RAG#
Retrieval-Augmented Generation (RAG) is an approach that provides LLM with context associated with the specific information. The general idea is to create a knowledge base in the form of vector database, where encoded as embeddings documents corresponding to the information to be added to the model context. When the system needs information, it searches for embeddings with corresponding properties decodes them, and add them as context to the machine learning model.
Check out this guide for building a RAG system prototype. The guide uses movie reviews from the IMDB dataset as a knowledge base, Sentence Transformers for creating embeddings, Qdrant for vector search, and Qwen2-1.5B for generating responses.
Chunking#
The document is typically separated into chanks, each of which is encoded as an embedding. These embeddings compose the records in the vector database.

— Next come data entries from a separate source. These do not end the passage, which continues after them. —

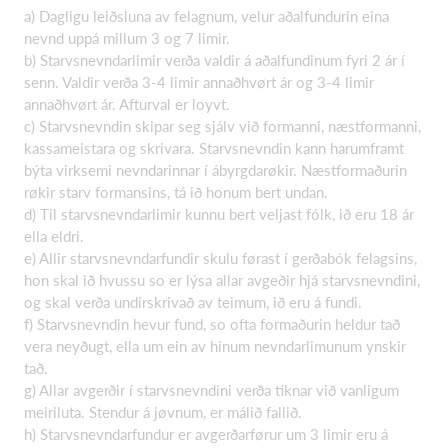
a) Dagligu leiðsluna av felagnum, velur aðalfundurin eina
nevnd uppá millum 3 og 7 limir.
b) Starvsnevndarlimir verða valdir á aðalfundinum fyri 2 ár í
senn. Valdir verða 3-4 limir annaðhvørt ár og 3-4 limir
annaðhvørt ár. Afturval er loyvt.
c) Starvsnevndin skipar seg sjálv við formanni, næstformanni,
kassameistara og skrivara. Starvsnevndin kann harumframt
býta virksemi nevndarinnar í ábyrgdarøkir. Næstformaðurin
røkir starv formansins, tá ið honum bert undan.
d) Til starvsnevndarlimir kunnu bert veljast fólk, ið eru 18 ár
ella eldri.
e) Allir starvsnevndarfundir skulu førast í gerðabók felagsins,
hon skal ið hvussu so er lýsa allar avgeðir hjá starvsnevndini,
og skal verða undirskrivað av teimum, ið eru á fundi.
f) Starvsnevndin hevur fund, so ofta formaðurin heldur tað
vera neyðugt, ella um ein av hinum nevndarlimunum ynskir
tað.
g) Allar avgerðir í starvsnevndini verða tiknar við vanligum
meiriluta. Stendur á jøvnum, er málið fallið.
h) Starvsnevndarfundur er avgerðarførur um 3 limir eru á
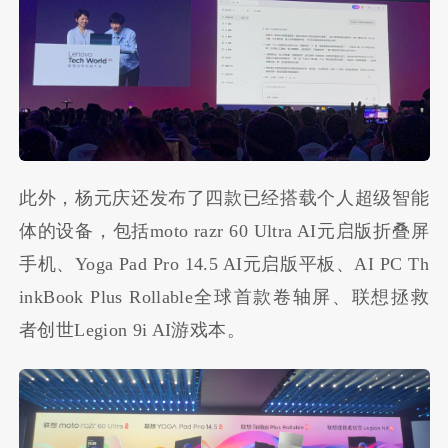
此外，杨元庆还发布了四款已经搭载个人超级智能
体的设备，包括moto razr 60 Ultra AI元启版折叠屏
手机、Yoga Pad Pro 14.5 AI元启版平板、
AI PC Th
inkBook Plus Rollable全球首款卷轴屏
、联想拯救
者创世Legion 9i AI游戏本。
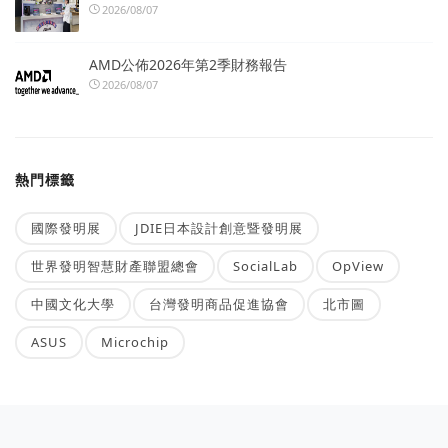
2026/08/07
AMD公佈2026年第2季財務報告
2026/08/07
熱門標籤
國際發明展
JDIE日本設計創意暨發明展
世界發明智慧財產聯盟總會
SocialLab
OpView
中國文化大學
台灣發明商品促進協會
北市圖
ASUS
Microchip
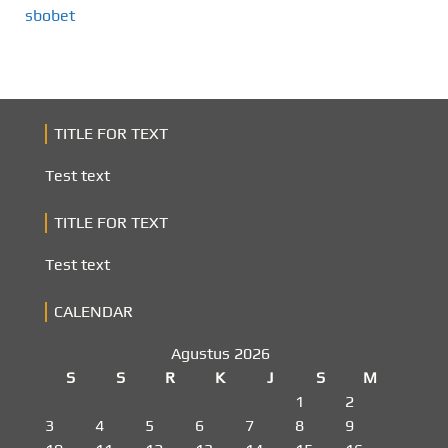
sbobet
TITLE FOR TEXT
Test text
TITLE FOR TEXT
Test text
CALENDAR
Agustus 2026
S
S
R
K
J
S
M
1
2
3
4
5
6
7
8
9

There are a few reasons to do that:
Reduce computational costs.
Fit the context of the generation model.
If each chunk contains a particular idea the result the model would be confused by the irrelevant information.
Approaches for chunking:
Fixed length: each chunk contains the specified number of elements in it.

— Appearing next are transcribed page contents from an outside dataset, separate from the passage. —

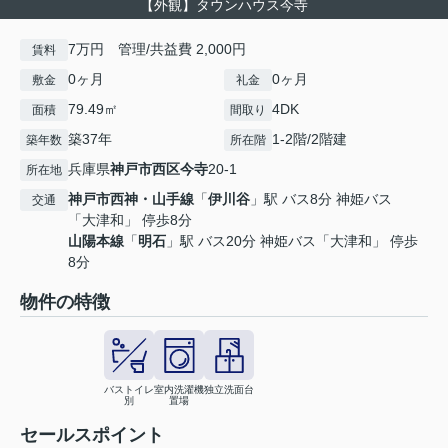
【外観】タウンハウス今寺
7万円 管理/共益費 2,000円
賃料
0ヶ月
0ヶ月
敷金
礼金
79.49㎡
4DK
面積
間取り
築37年
1-2階/2階建
築年数
所在階
兵庫県
神戸市西区
今寺
20-1
所在地
神戸市西神・山手線
「
伊川谷
」駅 バス8分 神姫バス
交通
「大津和」 停歩8分
山陽本線
「
明石
」駅 バス20分 神姫バス「大津和」 停歩
8分
物件の特徴
バストイレ
室内洗濯機
独立洗面台
別
置場
セールスポイント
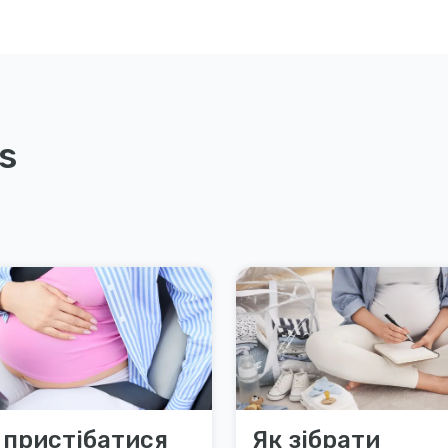
s
 пристібатися
Як зібрати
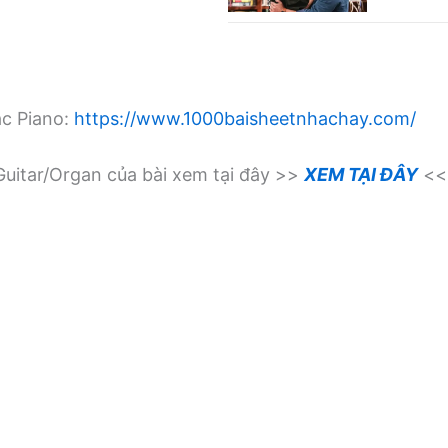
ạc Piano:
https://www.1000baisheetnhachay.com/
uitar/Organ của bài xem tại đây >>
XEM TẠI ĐÂY
<<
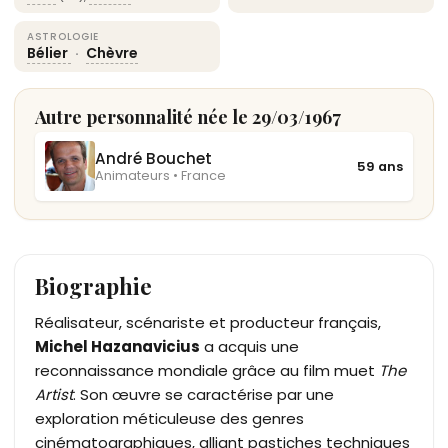
ASTROLOGIE
Bélier
·
Chèvre
Autre personnalité née le 29/03/1967
André Bouchet
59 ans
Animateurs • France
Biographie
Réalisateur, scénariste et producteur français,
Michel Hazanavicius
a acquis une
reconnaissance mondiale grâce au film muet
The
Artist
. Son œuvre se caractérise par une
exploration méticuleuse des genres
cinématographiques, alliant pastiches techniques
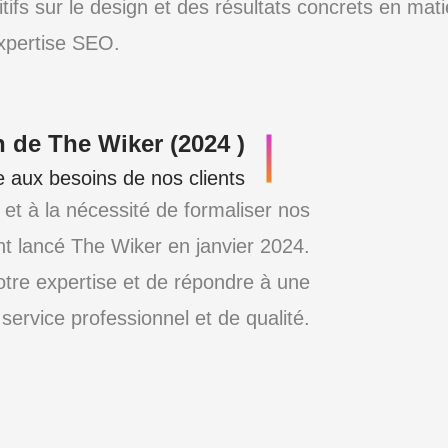
tifs sur le design et des résultats concrets en mati
xpertise SEO.
n de The Wiker (2024 )
e aux besoins de nos clients
t à la nécessité de formaliser nos
nt lancé The Wiker en janvier 2024.
notre expertise et de répondre à une
ervice professionnel et de qualité.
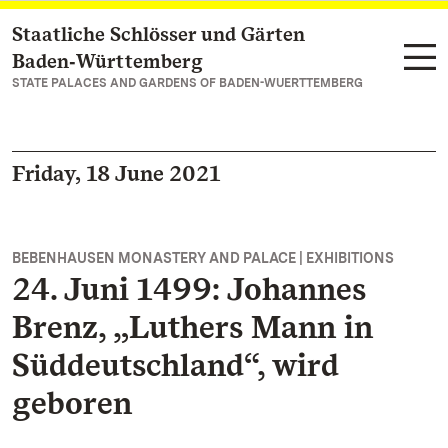
Staatliche Schlösser und Gärten
Navigate to main page
Baden‑Württemberg
STATE PALACES AND GARDENS OF BADEN-WUERTTEMBERG
Friday, 18 June 2021
BEBENHAUSEN MONASTERY AND PALACE | EXHIBITIONS
24. Juni 1499: Johannes
Brenz, „Luthers Mann in
Süddeutschland“, wird
geboren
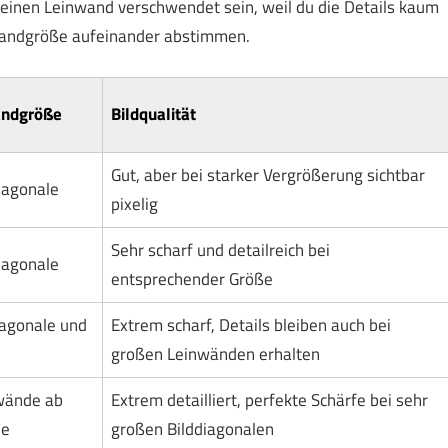
einen Leinwand verschwendet sein, weil du die Details kaum
nwandgröße aufeinander abstimmen.
andgröße
Bildqualität
Gut, aber bei starker Vergrößerung sichtbar
iagonale
pixelig
Sehr scharf und detailreich bei
iagonale
entsprechender Größe
iagonale und
Extrem scharf, Details bleiben auch bei
großen Leinwänden erhalten
wände ab
Extrem detailliert, perfekte Schärfe bei sehr
le
großen Bilddiagonalen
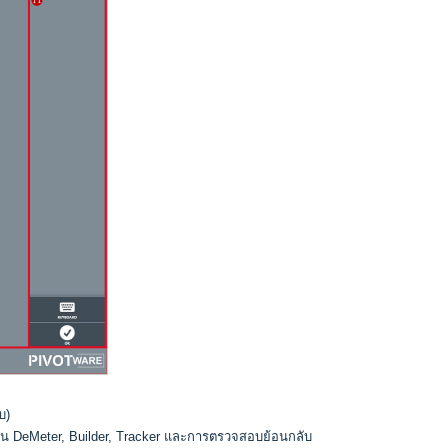
บ)
ช่น DeMeter, Builder, Tracker และการตรวจสอบย้อนกลับ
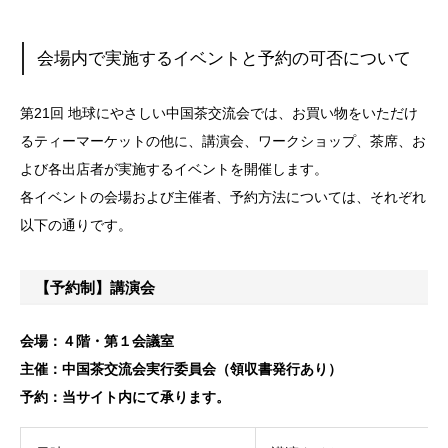
会場内で実施するイベントと予約の可否について
第21回 地球にやさしい中国茶交流会では、お買い物をいただけ
るティーマーケットの他に、講演会、ワークショップ、茶席、お
よび各出店者が実施するイベントを開催します。
各イベントの会場および主催者、予約方法については、それぞれ
以下の通りです。
【予約制】講演会
会場：４階・第１会議室
主催：中国茶交流会実行委員会（領収書発行あり）
予約：当サイト内にて承ります。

Structural: the chunks are formed according to natural language structures like: paragraphs, abstracts, sentences etc.
Recurcive: The pool of levels is defined. Each level represents a natural language structure element (paragraph, abstract, sentence etc.). In the first step, the innermost elements of the structure are taken. If some of them don’t fit the selected lenght, they are separated into the next level of the structure. This procedure repeats until all chunks fit the selected length.
Semantic: Select the principle of separation that contains relatively small parts of text and contains one idea (typical, sentences). For chunks that go in a row, semantic similarity is estimated. Those first-step chunks are then are composed into the bigger chunks if they are close enough.

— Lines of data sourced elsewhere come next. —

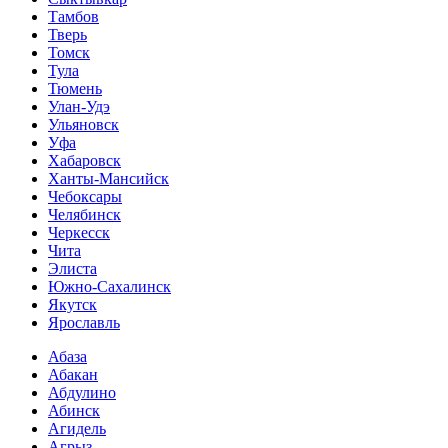
Тамбов
Тверь
Томск
Тула
Тюмень
Улан-Удэ
Ульяновск
Уфа
Хабаровск
Ханты-Мансийск
Чебоксары
Челябинск
Черкесск
Чита
Элиста
Южно-Сахалинск
Якутск
Ярославль
Абаза
Абакан
Абдулино
Абинск
Агидель
Агрыз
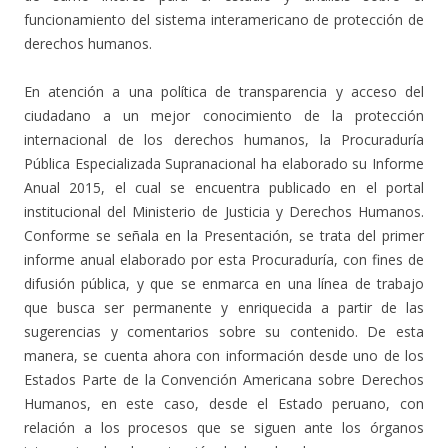
funcionamiento del sistema interamericano de protección de
derechos humanos.
En atención a una política de transparencia y acceso del
ciudadano a un mejor conocimiento de la protección
internacional de los derechos humanos, la Procuraduría
Pública Especializada Supranacional ha elaborado su Informe
Anual 2015, el cual se encuentra publicado en el portal
institucional del Ministerio de Justicia y Derechos Humanos.
Conforme se señala en la Presentación, se trata del primer
informe anual elaborado por esta Procuraduría, con fines de
difusión pública, y que se enmarca en una línea de trabajo
que busca ser permanente y enriquecida a partir de las
sugerencias y comentarios sobre su contenido. De esta
manera, se cuenta ahora con información desde uno de los
Estados Parte de la Convención Americana sobre Derechos
Humanos, en este caso, desde el Estado peruano, con
relación a los procesos que se siguen ante los órganos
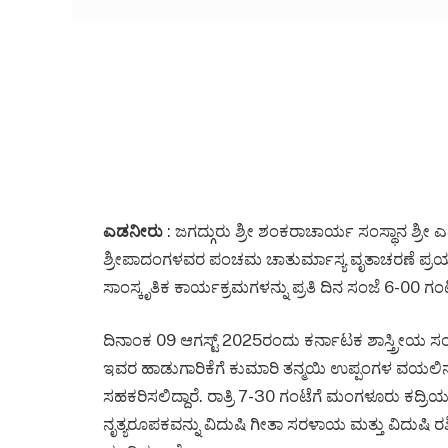
ಎಡನೀರು
: ಜಗದ್ಗುರು ಶ್ರೀ ಶಂಕರಾಚಾರ್ಯ ಸಂಸ್ಥಾನ ಶ್ರೀ
ಶ್ರೀಪಾದಂಗಳವರ ಪಂಚಮ ಚಾತುರ್ಮಾಸ್ಯ ವೃತಾಚರಣೆ ಪ್ರಯುಕ
ಸಾಂಸ್ಕೃತಿಕ ಕಾರ್ಯಕ್ರಮಗಳನ್ನು ಪ್ರತಿ ದಿನ ಸಂಜೆ 6-00 ಗಂಟ
ದಿನಾಂಕ 09 ಆಗಸ್ಟ್ 2025ರಂದು ಕರ್ನಾಟಕ ಶಾಸ್ತ್ರೀಯ ಸಂಗೀ
ಇವರ ಹಾಡುಗಾರಿಕೆಗೆ ಕುಮಾರಿ ತನ್ಮಯಿ ಉಪ್ಪಂಗಳ ವಯಲಿನ್
ಸಹಕರಿಸಲಿದ್ದಾರೆ. ರಾತ್ರಿ 7-30 ಗಂಟೆಗೆ ಮಂಗಳೂರು ಕದ್ರಿ
ನೃತ್ಯರೂಪಕವನ್ನು ವಿದುಷಿ ಗೀತಾ ಸರಳಾಯ ಮತ್ತು ವಿದುಷಿ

Note: Chunks typically typically overlap. Tokens at the end of one chunk are usually included at the beggining of the next chunk. This is done to prevent important from being split up.
Retrieval#
Retrieval is the phase that involves searching the preprated vector database for relevant information. A naive approach that includes simply counts the similarity between the request and all the results is not ideal: it can increase the system latency and provide irrelevant results. There are several approaches that improve the quality of the retrieval process:
Locality-Sensitive Hashing (LSH): Separates the documents into groups. First, it selects the most relevant group then selects the most relevant chunks from that group.
Domain specific metainformation: some metainformation is added to each document in the vectordatabase, which can be a marker that is extracted according to the specific fo the problem being solved.
If we determine that the problem due to insufficiently clear formulation of the user’s request, we can ask LLM to rewrite the query in a several forms and peform a search using each one.
If we find that a model doesn’t not receive enough information from a typical chunk, but we can not make chunks bigger for some reasons, the information can be completed using the source text from which the chunk came.
Applying Rerunker: This is the phase in which decoded documents are reranked using a special reranking language model that estimates the similarity of two texts.
Another important a principle is providing the retirieved context to the LLM. It typically works better if you provide the most relevant information at the begining and end of the context.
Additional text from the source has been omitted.